Coroner W. T. Brown after an examination of the bodies estimated that 60 shots had been fired into the bodies of the four Negroes. The hands of the two Negro men had been tied behind their backs. Their wives were the other victims.
One of the Negroes, Roger Malcolm, 27, the sheriff said, had just been released from jail under $600 bond on charges of stabbing his employer, Barney Hester, a farmer.
The sheriff identified the other Negroes as Malcolm’s wife and George Dorsey and his wife.
The Negroes, riding in an automobile with Loy Harrison, a farmer, were en route from Monroe to Mr. Harrison’s farm in adjoining Oconee County when they were waylaid at a bridge over the Apalachee River, the sheriff said.
Couldn’t identify men
Mr. Harrison, at a coroner’s inquest last night, the sheriff said, testified that he could not identify any member of the band which waylaid him. The jury returned a verdict of death at the hands of unknown parties.
In Washington, Attorney General Clark’s office today announced that he has ordered a “complete investigation” into the slayings of the Negroes. The announcement said without further elaboration that the inquiry would be carried out by the civil rights section of the Justice Department.
The slayings, the sheriff said, occurred about eight miles east of Monroe, the county seat of Walton County, which is about 40 miles northeast of Atlanta.
Here is the story of the slayings as told by the sheriff after questioning Mr. Harrison:
Dorsey and his wife worked on Harrison’s farm in Oconee County. Malcolm had worked for Mr. Hester, and Mr. Harrison, after Malcolm’s release from jail, had gone to Monroe to get him and his wife and take them back to jobs on the Harrison farm.
Armed band stopped car
Harrison, driving the car with the Negroes in it, approached a wooden bridge over the 100-foot-wide river which divides Oconee and Walton counties. A band of 20 to 25 men, armed with shotguns, pistols and rifles, stood in the road and ordered him to halt.
Mr. Harrison stopped the car at the entrance to the bridge, and the armed men ordered the two Negro men from the car and proceeded down a side road. Mr. Harrison and the two Negro women were held at the automobile.
Then Mr. Harrison heard one of the men in the armed band remark that one of the Negro women had recognized him, and several of the men came back and took the women from the car.
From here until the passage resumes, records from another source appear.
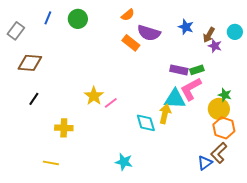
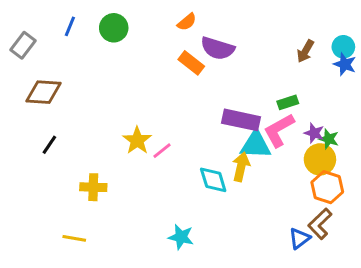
blue star: (186, 27) -> (345, 64), moved
purple star: (215, 46) -> (314, 133), moved
purple rectangle: (179, 70) -> (241, 120), moved, size x1.4

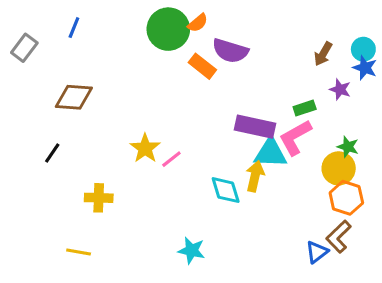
green circle: (114, 28) -> (168, 29), moved, size x1.4
brown diamond: (44, 92) -> (74, 97), moved
purple star: (314, 133) -> (340, 89), moved

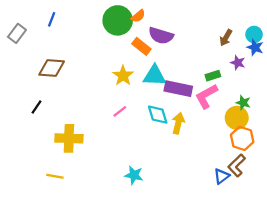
yellow star: (145, 148) -> (123, 76), moved
cyan triangle: (270, 153) -> (154, 76), moved
cyan diamond: (226, 190) -> (158, 115), moved
yellow cross: (99, 198) -> (69, 138), size x1.4

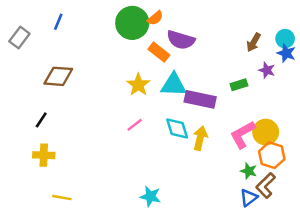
pink L-shape: (206, 96) -> (243, 135), moved
green star: (243, 103) -> (249, 171), moved
yellow cross: (69, 138) -> (44, 155), moved, size x0.7

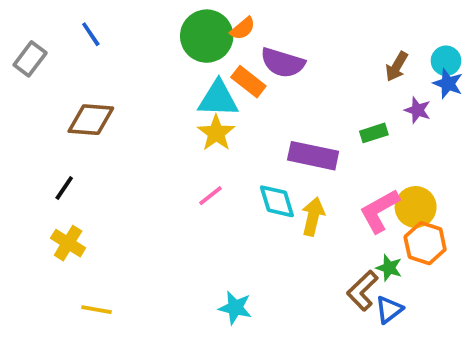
blue line: (58, 22) -> (91, 34), turned -56
cyan triangle: (173, 85) -> (218, 99), moved
yellow cross: (44, 155) -> (68, 243), turned 30
brown L-shape: (266, 185) -> (362, 291), moved

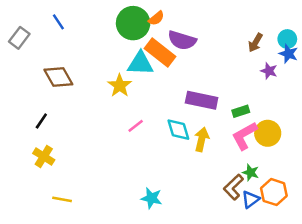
orange rectangle: (248, 82) -> (160, 52), size x1.4
brown diamond: (91, 120) -> (58, 77), turned 56
yellow star: (216, 133) -> (120, 86), moved
green rectangle: (374, 133) -> (241, 111), moved
orange hexagon: (425, 243) -> (274, 192), moved

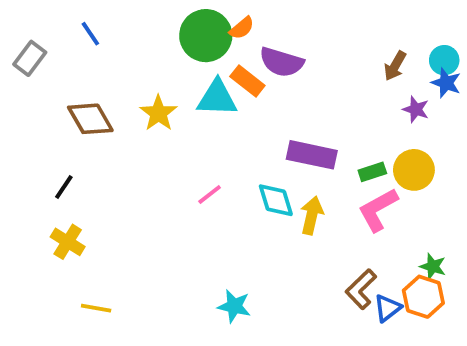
orange rectangle: (160, 52) -> (247, 81), size x0.7
yellow star: (120, 86) -> (158, 113), moved
yellow circle: (268, 133) -> (414, 170), moved
green star: (251, 172) -> (433, 266), moved

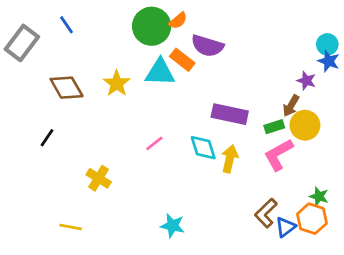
gray rectangle: (30, 58) -> (22, 43), size x1.4
brown arrow: (395, 66) -> (291, 106), moved
yellow cross: (68, 242) -> (99, 178), moved

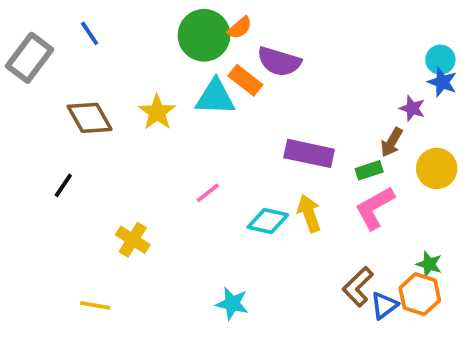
yellow circle: (305, 125) -> (437, 168), moved
cyan diamond: (203, 148) -> (268, 221), moved, turned -60
yellow arrow: (230, 159) -> (309, 213), turned -32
Mr. Harrison then heard shots. After the shots, the mob dispersed, and Mr. Harrison went back two miles toward Monroe and called Sheriff Gordon from a country store.
Riddled bodies found
The sheriff said he went to the scene immediately and found the bullet riddled bodies in the bushes along the side road, about 40 feet from where Mr. Harrison’s car had been parked at the entrance to the bridge.
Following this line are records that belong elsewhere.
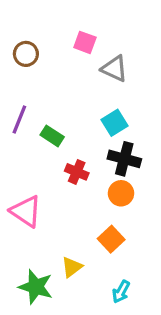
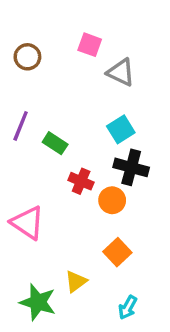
orange circle: (121, 193) -> (112, 200), moved

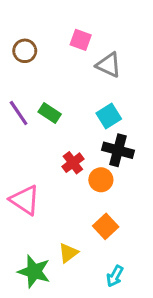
purple line: (21, 126) -> (19, 113), turned -56
green rectangle: (55, 143) -> (50, 113), moved
red cross: (81, 181) -> (73, 163), turned 30

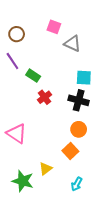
purple line: (19, 113) -> (12, 61), moved
cyan square: (109, 116) -> (84, 78), moved, turned 35
red cross: (73, 163) -> (44, 97), moved
orange circle: (101, 180) -> (79, 129), moved

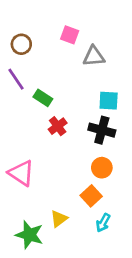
gray triangle: (72, 43) -> (94, 56), turned -30
cyan arrow: (77, 184) -> (103, 223), moved

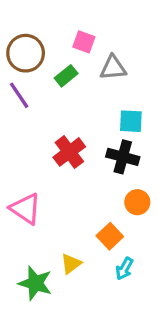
brown circle: (21, 44) -> (26, 53), size x1.5
green rectangle: (43, 98) -> (66, 76), moved, turned -72
red cross: (58, 126) -> (69, 152), size x1.4
orange circle: (102, 168) -> (137, 202), moved

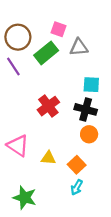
green rectangle: (66, 76) -> (46, 53), size x1.5
orange circle: (137, 202) -> (89, 134), moved
yellow triangle: (71, 264) -> (48, 158), moved, turned 42
cyan arrow: (124, 269) -> (77, 187), moved

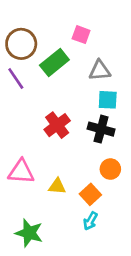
pink square: (59, 29) -> (81, 35), moved
gray triangle: (79, 47) -> (100, 71), moved
orange circle: (89, 134) -> (110, 169), moved
pink triangle: (18, 146) -> (21, 172), turned -30

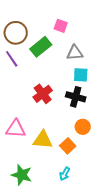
yellow triangle: (57, 186) -> (43, 140), size x1.5
cyan arrow: (90, 221) -> (65, 174), moved

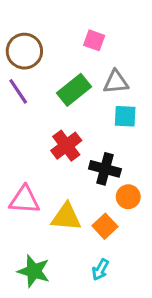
green rectangle: (41, 47) -> (74, 90), moved
black cross: (76, 97) -> (105, 169), moved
The sheriff quoted Mr. Harrison as saying none of the men wore a mask.
The nearest house to the scene of the slayings was about a half mile away, the sheriff said.
Sheriff Gordon said that without identification of any member of the armed band, he had gone as far as he could with his investigation. He said he had called in the Georgia Bureau of Investigation, a division of the state police, and that the Federal Bureau of Investigation had called him.
FBI agent John F. Trost said at Atlanta a report on the slaying of the four Negroes had been filed with FBI headquarters in Washington.